RESUMEN: Los recientes temporales registrados en España durante los primeros meses de 2026 han puesto de relieve la vulnerabilidad de algunas infraestructuras solares frente a fenómenos meteorológicos extremos. Episodios de fuertes vientos, con rachas superiores a 120 km/h, han provocado daños en diversas instalaciones fotovoltaicas y han reabierto el debate sobre la resistencia estructural de las plantas y la necesidad de mejorar su diseño frente a condiciones climáticas adversas. Este escenario está impulsando el interés por nuevas soluciones de ingeniería, especialmente sistemas aerodinámicos capaces de reducir el impacto del viento sobre los módulos y las estructuras, con el objetivo de garantizar la seguridad, la durabilidad y la rentabilidad de las instalaciones solares a largo plazo.
Los episodios de viento extremo refuerzan la necesidad de soluciones aerodinámicas para proteger las plantas solares.

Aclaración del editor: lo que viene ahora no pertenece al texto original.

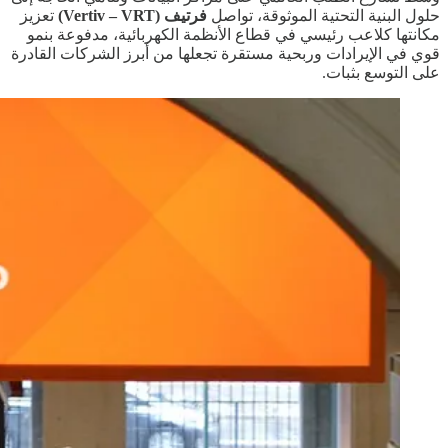
حلول البنية التحتية الموثوقة، تواصل
فرتيف (Vertiv – VRT)
تعزيز
مكانتها كلاعب رئيسي في قطاع الأنظمة الكهربائية، مدفوعة بنمو
قوي في الإيرادات وربحية مستقرة تجعلها من أبرز الشركات القادرة
على التوسع بثبات.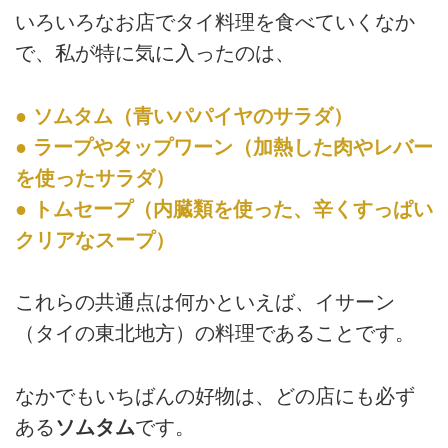
いろいろなお店でタイ料理を食べていくなか
で、私が特に気に入ったのは、
● ソムタム（青いパパイヤのサラダ）
● ラープやタップワーン（加熱した肉やレバー
を使ったサラダ）
● トムセープ（内臓類を使った、辛くすっぱい
クリアなスープ）
これらの共通点は何かといえば、イサーン
（タイの東北地方）の料理であることです。
なかでもいちばんの好物は、どの店にも必ず
ある
ソムタム
です。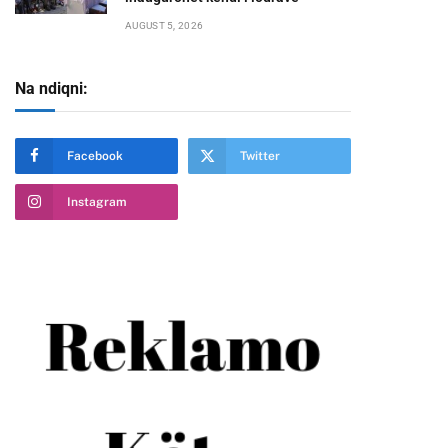
AUGUST 5, 2026
Na ndiqni:
Facebook
Twitter
Instagram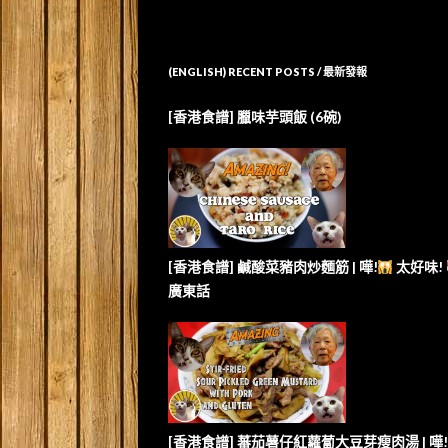
(ENGLISH) RECENT POSTS / 最新發報
[香港食譜] 臘味芋頭飯 (6碗)
[香港食譜] 鹹酸菜豬肉炒麵筋 | 嘩!
太好味!
廣東話
[香港食譜] 蕃茄薯仔紅蘿蔔大豆芽瘦肉湯 | 嘩!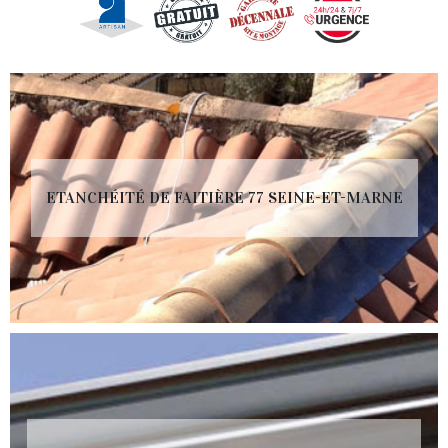
ETANCHÉITÉ DE FAITIÈRE 77 SEINE-ET-MARNE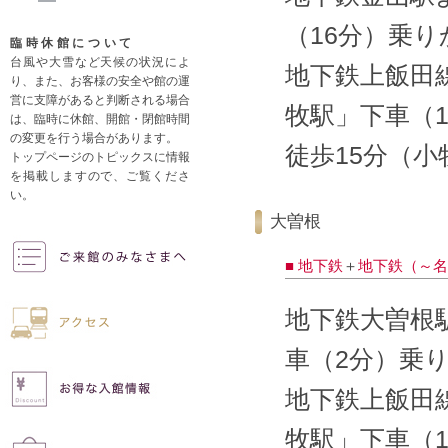
（16分）乗り
臨時休館について
台風や大雪など天候の状況によ
地下鉄上飯田
り、また、お客様の安全や館の運
営に支障があると判断される場合
牧駅」下車（1
は、臨時に休館、開館・閉館時間
の変更を行う場合があります。
徒歩15分（
トップページのトピックスに情報
を掲載しますので、ご覧くださ
い。
大曽根
■ 地下鉄
＋
地下鉄（～名
地下鉄大曽根
車（2分）乗
地下鉄上飯田
牧駅」下車（1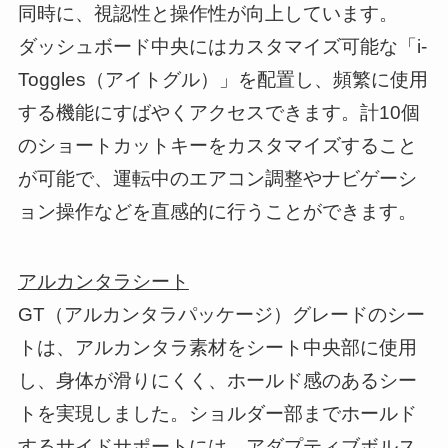
同時に、視認性と操作性が向上しています。
ダッシュボード中央にはカスタマイズ可能な「i-
Toggles（アイトグル）」を配置し、頻繁に使用
する機能にすばやくアクセスできます。計10個
のショートカットキーをカスタマイズすること
が可能で、運転中のエアコン調整やナビゲーシ
ョン操作などを直感的に行うことができます。
アルカンタラシート
GT（アルカンタラパッケージ）グレードのシー
トは、アルカンタラ素材をシート中央部に使用
し、身体が滑りにくく、ホールド感のあるシー
トを実現しました。ショルダー部までホールド
するサイドサポートには、アダプティブボルス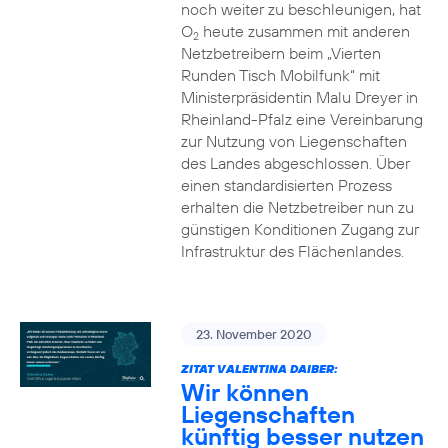
noch weiter zu beschleunigen, hat
O
heute zusammen mit anderen
2
Netzbetreibern beim „Vierten
Runden Tisch Mobilfunk“ mit
Ministerpräsidentin Malu Dreyer in
Rheinland-Pfalz eine Vereinbarung
zur Nutzung von Liegenschaften
des Landes abgeschlossen. Über
einen standardisierten Prozess
erhalten die Netzbetreiber nun zu
günstigen Konditionen Zugang zur
Infrastruktur des Flächenlandes.
23. November 2020
ZITAT VALENTINA DAIBER:
Wir können
Liegenschaften
künftig besser nutzen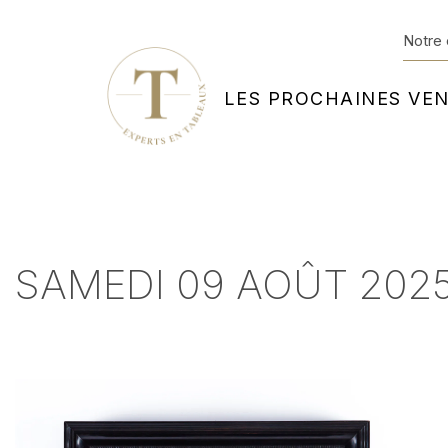
Notre 
LES PROCHAINES VE
SAMEDI 09 AOÛT 2025 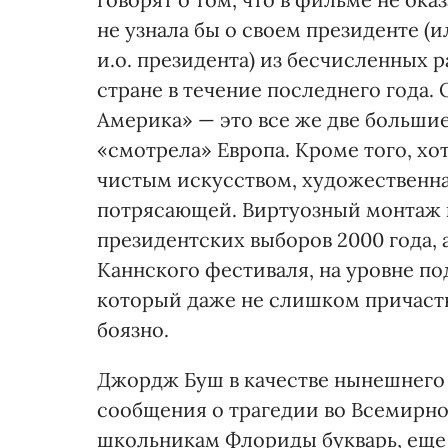
не узнала бы о своем президенте (
и.о. президента) из бесчисленных 
стране в течение последнего года
Америка» — это все же две большие
«смотрела» Европа. Кроме того, хо
чистым искусством, художественна
потрясающей. Виртуозный монтаж к
президентских выборов 2000 года, 
Каннского фестиваля, на уровне по
который даже не слишком причаст
боязно.
Джордж Буш в качестве нынешнего 
сообщения о трагедии во Всемирн
школьникам Флориды букварь, еще 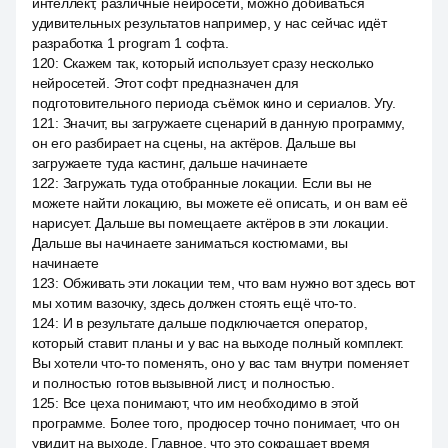
интеллект, различные нейросети, можно добиваться
удивительных результатов например, у нас сейчас идёт
разработка 1 program 1 софта.
120
:
Скажем так, который использует сразу несколько
нейросетей. Этот софт предназначен для
подготовительного периода съёмок кино и сериалов. Угу.
121
:
Значит, вы загружаете сценарий в данную программу,
он его разбирает на сцены, на актёров. Дальше вы
загружаете туда кастинг, дальше начинаете
122
:
Загружать туда отобранные локации. Если вы не
можете найти локацию, вы можете её описать, и он вам её
нарисует. Дальше вы помещаете актёров в эти локации.
Дальше вы начинаете заниматься костюмами, вы
начинаете
123
:
Обживать эти локации тем, что вам нужно вот здесь вот
мы хотим вазочку, здесь должен стоять ещё что-то.
124
:
И в результате дальше подключается оператор,
который ставит планы и у вас на выходе полный комплект.
Вы хотели что-то поменять, оно у вас там внутри поменяет
и полностью готов вызывной лист, и полностью.
125
:
Все цеха понимают, что им необходимо в этой
программе. Более того, продюсер точно понимает, что он
увидит на выходе. Главное, что это сокращает время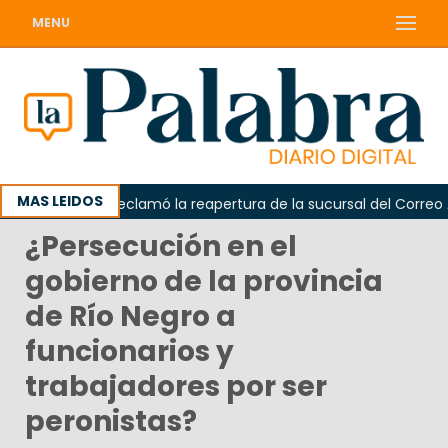
MENU
MAS LEIDOS
Odarda reclamó la reapertura de la sucursal del Correo Argen
¿Persecución en el
gobierno de la provincia
de Río Negro a
funcionarios y
trabajadores por ser
peronistas?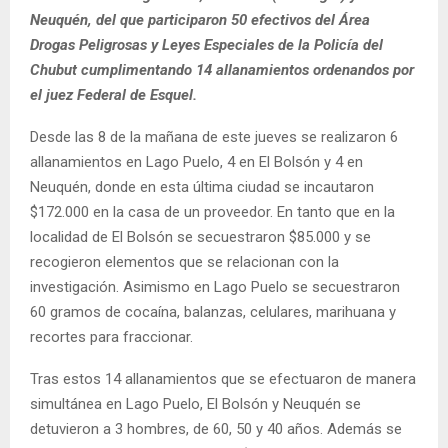
Neuquén, del que participaron 50 efectivos del Área
Drogas Peligrosas y Leyes Especiales de la Policía del
Chubut cumplimentando 14 allanamientos ordenandos por
el juez Federal de Esquel.
Desde las 8 de la mañana de este jueves se realizaron 6
allanamientos en Lago Puelo, 4 en El Bolsón y 4 en
Neuquén, donde en esta última ciudad se incautaron
$172.000 en la casa de un proveedor. En tanto que en la
localidad de El Bolsón se secuestraron $85.000 y se
recogieron elementos que se relacionan con la
investigación. Asimismo en Lago Puelo se secuestraron
60 gramos de cocaína, balanzas, celulares, marihuana y
recortes para fraccionar.
Tras estos 14 allanamientos que se efectuaron de manera
simultánea en Lago Puelo, El Bolsón y Neuquén se
detuvieron a 3 hombres, de 60, 50 y 40 años. Además se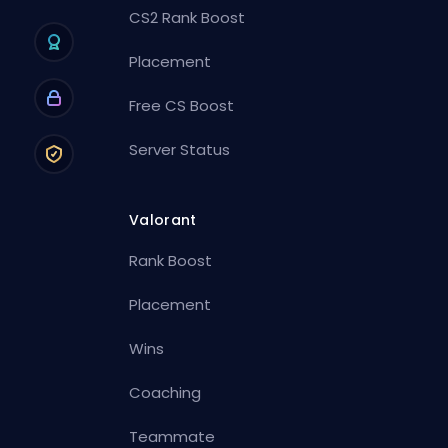
CS2 Rank Boost
Placement
Free CS Boost
Server Status
Valorant
Rank Boost
Placement
Wins
Coaching
Teammate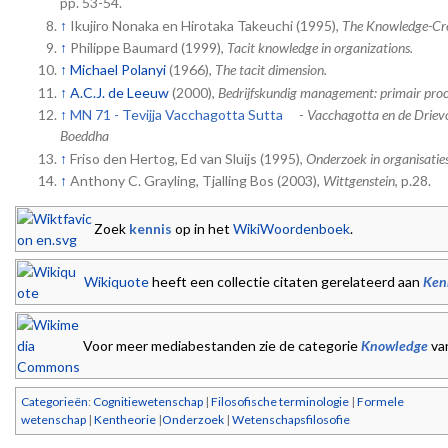
pp. 53-54.
↑
Ikujiro Nonaka en Hirotaka Takeuchi (1995),
The Knowledge-Cr
↑
Philippe Baumard (1999),
Tacit knowledge in organizations.
↑
Michael Polanyi
(1966),
The tacit dimension.
↑
A.C.J. de Leeuw
(2000),
Bedrijfskundig management: primair proce
↑
MN 71 - Tevijja Vacchagotta Sutta
-
Vacchagotta en de Drievo
Boeddha
↑
Friso den Hertog, Ed van Sluijs (1995),
Onderzoek in organisaties
↑
Anthony C. Grayling, Tjalling Bos (2003),
Wittgenstein
, p.28.
Zoek
kennis
op in het
WikiWoordenboek
.
Wikiquote
heeft een collectie citaten gerelateerd aan
Ken
Voor meer mediabestanden zie de categorie
Knowledge
va
Categorieën
:
Cognitiewetenschap
|
Filosofische terminologie
|
Formele
wetenschap
|
Kentheorie
|
Onderzoek
|
Wetenschapsfilosofie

El inicio de 2026 ha supuesto una especie de “prueba de estrés” para el sector fotovoltaico español. Desde la llegada de la borrasca Kristin a finales de enero hasta los episodios de fuertes vendavales registrados posteriormente en distintas zonas del país, varias plantas solares han sufrido daños que van más allá de las habituales desconexiones preventivas de seguridad. En algunos casos se han producido desprendimientos de paneles, deformaciones en las estructuras de soporte y desperfectos significativos en las instalaciones, lo que evidencia la importancia de reforzar la resiliencia de estas infraestructuras frente a eventos meteorológicos cada vez más intensos.
Uno de los principales problemas detectados es el conocido como “efecto vela”, que se produce cuando el viento se introduce por la parte posterior de los paneles solares y genera una presión que puede levantar o desestabilizar los módulos. A esto se suma la influencia de las turbulencias y de la presión negativa en la zona de sotavento, factores que aumentan la carga estructural sobre las instalaciones y pueden provocar daños en los sistemas de soporte si no cuentan con la protección adecuada.
Ante esta situación, diversas soluciones técnicas están ganando protagonismo para reforzar la seguridad de las plantas solares. Entre ellas destacan los sistemas aerodinámicos de deflectores, diseñados para modificar el flujo del aire alrededor de los módulos y evitar que el viento penetre por la parte posterior de la instalación. Estos dispositivos permiten reducir las vibraciones y el riesgo de deformaciones, además de optimizar la distribución de cargas sobre las estructuras sin necesidad de añadir grandes pesos o lastres.
La experiencia reciente demuestra que, a medida que el despliegue fotovoltaico continúa creciendo en España, la ingeniería de protección frente a fenómenos meteorológicos extremos se convierte en un elemento clave para la viabilidad de las instalaciones. Más allá de la simple instalación de paneles, el sector empieza a asumir que la durabilidad y seguridad de las plantas dependerán cada vez más de soluciones avanzadas de diseño estructural y aerodinámico capaces de garantizar su funcionamiento durante décadas.